God only knows what turmoil ravaged our colleague’s soul on the final evening of his life. We know only one thing – he remained a journalist right up to the very last minute. The day before yesterday he phoned the makerup at the Moscow Courier , Mr Bozhovsky, and told him to hold the morning edition because he had ‘a bombshell’ for the front page.
Now we know what ‘bombshell’ the deceased had in mind – his own suicide. Well, the conclusion of Lavr Zhemailo’s career was certainly dramatic. It is only a pity that the horrific news failed to make the morning edition of the Moscow Courier . Fate played a final trick on the journalist – his body was only discovered at dawn, after the newspaper had already been printed, even though the spot he chose for his suicide was very visible – Rozhdestvensky Boulevard, which is only a stone’s throw from Trubnaya Square. The body hanging on an aspen tree really ought to have been noticed by some late passerby or the local constable, or a night cabby, especially since it was lit up by a nearby gas lamp, but it hung there until after five in the morning, when it was spotted by a street sweeper who came out to start clearing away the leaves.
Sleep well, passionate soul. We shall finish the job that you began. Our paper solemnly vows to raise the fallen banner anew and carry it forward. The demon of suicide will be banished from the streets of our Christian city. The Moscow Gazette will continue the journalistic investigation begun by our colleagues from the Courier . Watch out for our forthcoming articles.
The Editors
Moscow Gazette , 19
September (2 October) 1900,
front page
II. From Columbine’s Diary
Chosen!
After I discovered in my handbag a second card with the single word ‘Bald’ 1written in the familiar Gothic letters, absolutely no doubt remained: I have been chosen, chosen!
Yesterday’s effusive outpourings on the subject of this realisation were laughable – the cluckings of a frightened hen. I have not simply crossed them out. I have torn out the two pages. I shall insert something more appropriate later.
Later? When later, if I have been told ‘Bald’ ?
The short word echoes inside my head, setting it ringing. When I go out I am not myself, I stumble into people on the pavement, I feel terrified and delighted by turns. But the main feeling I have is one of pride.
Columbine has changed completely. Perhaps she is no longer Columbine at all, but the alluring Distant Princess, far beyond the reach of any simple mortal.

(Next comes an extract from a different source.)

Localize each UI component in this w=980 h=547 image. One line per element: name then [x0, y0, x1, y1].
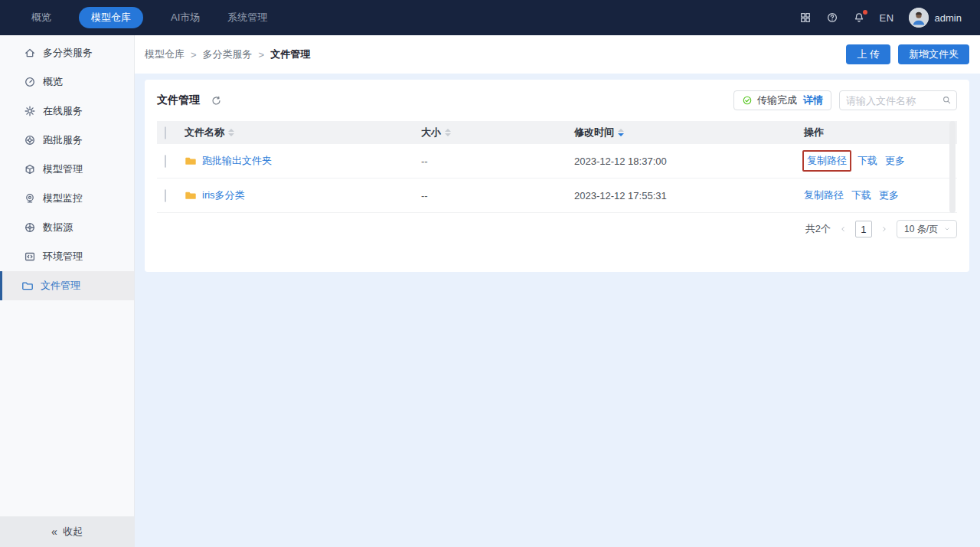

All other interests and contingencies have been set aside, lost all meaning. Now I have a new ritual that sets my heart trembling: in the evening, when I get back from Prospero’s house, I take out the two small white rectangles, look at them, kiss them reverently and put them away in a drawer. I am loved!
The change that has taken place in me is so great that I feel no need to conceal it. Everyone in the club knows that Death is writing notes to me, but when I am asked to show these messages I always refuse. Genji is particularly persistent. As a man of intelligence, he realises that I am not fantasising, and he is very concerned – but I do not know if his concern is really for me or for the threat to his materialist views.
I cherish these messages and will not show them to anyone, they are mine and mine alone, addressed to me and meant for my eyes only.